A historic venue. A statement piece. A timeless threshold. The Boyce-Gregg Mansion, otherwise known as the Junior League of Memphis (JLM) Community Resource Center (CRC), is not only a beautiful wedding and special events venue, but it has a few stories of its own to tell. The home, which is now on the National Register of Historic Places, was designed by the architectural firm of Walk C. Jones Sr. and Max Furbringer for Memphis cotton pundit C.R. Boyce in the early 1900s. The stucco structure, which took from 1919 to 1921 to complete, sits on a lush, rolling, manicured lawn on the southwest corner of Central and Highland near The University of Memphis. In fact, according to Pat Pope, office manager for JLM, the Day family, who owned the home in the 1970s, changed the original address on Highland to a Central Avenue address, which was perhaps a more “dignified” address at that time.
The delicately southern landscape is graced with a plentitude of crepe myrtles, stately oak trees, dogwood trees and a huge magnolia tree in the side yard. Also on the property is a large, stately fountain, along with two gazebos, which have proven to be great spots for taking photos or just kicking back for a lazy afternoon conversation. One of the gazebos is original to the home and was once used for wood storage—many say you can still smell the wood as you walk in, even though it has been decades since it was used for that purpose. The home remained a residence until 1979 and was purchased by JLM in 1991. JLM, which is a charitable, non-profit women’s volunteer organization that began in Memphis in 1922, now uses the home as its headquarters and provides meeting space in the building for local nonprofits to use at no charge.

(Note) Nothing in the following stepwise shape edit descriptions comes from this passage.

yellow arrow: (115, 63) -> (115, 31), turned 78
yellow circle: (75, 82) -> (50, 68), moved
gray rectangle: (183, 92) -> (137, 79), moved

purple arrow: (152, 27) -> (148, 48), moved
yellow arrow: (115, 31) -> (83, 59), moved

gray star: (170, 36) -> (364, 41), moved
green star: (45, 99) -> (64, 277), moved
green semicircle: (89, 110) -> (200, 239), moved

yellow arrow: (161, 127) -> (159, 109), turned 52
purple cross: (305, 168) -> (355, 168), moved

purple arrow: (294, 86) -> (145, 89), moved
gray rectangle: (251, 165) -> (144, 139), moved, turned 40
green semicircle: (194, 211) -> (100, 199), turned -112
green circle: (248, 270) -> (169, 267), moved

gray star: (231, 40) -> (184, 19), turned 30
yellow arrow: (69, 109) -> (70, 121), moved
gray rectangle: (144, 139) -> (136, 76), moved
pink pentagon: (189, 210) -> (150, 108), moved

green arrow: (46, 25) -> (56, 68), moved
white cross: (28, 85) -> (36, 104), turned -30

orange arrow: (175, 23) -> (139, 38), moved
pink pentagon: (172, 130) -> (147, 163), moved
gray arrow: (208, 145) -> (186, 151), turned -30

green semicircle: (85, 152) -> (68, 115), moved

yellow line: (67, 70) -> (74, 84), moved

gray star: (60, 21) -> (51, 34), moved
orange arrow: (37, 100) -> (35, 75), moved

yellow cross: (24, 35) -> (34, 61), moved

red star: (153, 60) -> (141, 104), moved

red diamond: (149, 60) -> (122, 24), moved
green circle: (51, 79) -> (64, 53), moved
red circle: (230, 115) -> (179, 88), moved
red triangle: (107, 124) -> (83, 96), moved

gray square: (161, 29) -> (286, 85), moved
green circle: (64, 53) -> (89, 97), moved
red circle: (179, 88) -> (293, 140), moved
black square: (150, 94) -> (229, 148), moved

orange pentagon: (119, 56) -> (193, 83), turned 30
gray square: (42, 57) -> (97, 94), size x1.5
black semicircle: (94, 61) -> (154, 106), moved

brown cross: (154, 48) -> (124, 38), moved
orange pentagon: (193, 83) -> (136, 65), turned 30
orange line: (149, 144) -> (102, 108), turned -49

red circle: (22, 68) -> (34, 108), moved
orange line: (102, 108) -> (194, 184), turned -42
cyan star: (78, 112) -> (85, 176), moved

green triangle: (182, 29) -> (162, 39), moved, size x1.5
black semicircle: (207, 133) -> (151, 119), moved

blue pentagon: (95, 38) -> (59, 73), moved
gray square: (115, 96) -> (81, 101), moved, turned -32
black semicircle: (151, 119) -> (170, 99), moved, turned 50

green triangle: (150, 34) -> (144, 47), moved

Nicole Manley Erwin, who is a member of JLM, had always dreamed of having her wedding at the CRC. But when she met and became engaged to her beau William Clarke Erwin in 2012, it seemed the CRC wasn’t going to be available. For various reasons, JLM had ceased renting out the home for weddings and special events for a few years. So, Nicole reluctantly booked another venue. “I wasn’t crazy about the venue we had settled on but it would do,” explained Nicole, recalling the day she found out the CRC might be available. “Then, out of nowhere, I saw a note on Facebook alluding to the CRC being available for special events again. I immediately sent a long note to the ladies in charge inquiring … really begging … for the CRC on the date Clarke and I had selected. I’ll never forget receiving the reply in the middle of the night—I was screaming at the top of my lungs with excitement!” Nicole was ecstatic to switch her venue to the CRC immediately. She always thought it would be a great place to have a wedding. “The grounds are so beautiful and the home has such history. All of the delicate little touches make it so interesting.”
The home is filled with materials and décor inspirations from all over the world. Boyce was quite the traveler, and he would send back materials and ideas from various locales. A lot of the home’s unique charm comes from the fact that it isn’t typical 20th Century American style. There are grand Grecian columns, old English Tiger’s Eye wood paneling, immaculate Italian marble and stonework, and ornate French fleur-de-lis designs in the ceiling plasterwork. “One of the best things about the house is that it feels like a home,” said Pope. “I’ve seen more than 300 couples get married here over the 24 years I’ve worked here, and every time, the bride comments on the homey ambience of the CRC. It’s not some huge, overused public building that shuffles events in and out, one after another. It’s a home—their home—to do with almost whatever they wish, from an extremely elegant and formal affair to walking down the aisle barefoot to someone belting out ‘Johnny B. Goode’!”
It was exactly that intimate, homey feel that drew Nicole to the CRC. She knew she wanted a smaller and cozy wedding ceremony that would incorporate family traditions from the past and build on new traditions that she and Clarke had begun to create. One such tradition allowed Nicole and Clarke to have a treasured moment together just before their ceremony. “I always would tie Clarke’s tie before we went somewhere, and we decided our wedding day should be no different,” Nicole said. “His groomsmen blindfolded him and led him out onto the staircase landing so I could fix his bowtie. We got to say a quick hello and continue our tradition, but he still didn’t get to see me.”
And as the sun began to set, Nicole walked down Central (to many cheering passers-by) to the front of the house. The CRC’s grand cobblestone walkway was her aisle, and she strolled with her dad to meet Clarke on the steps. Nicole and Clarke exchanged vows surrounded by friends and loved ones, and the area was decorated with several ferns, just like Nicole remembered from childhood days at her grandmother’s house.
When it came to finding an enchanting yet comfortable venue for their wedding, the Erwins were sure they knew which threshold would mark the beginning of their life together.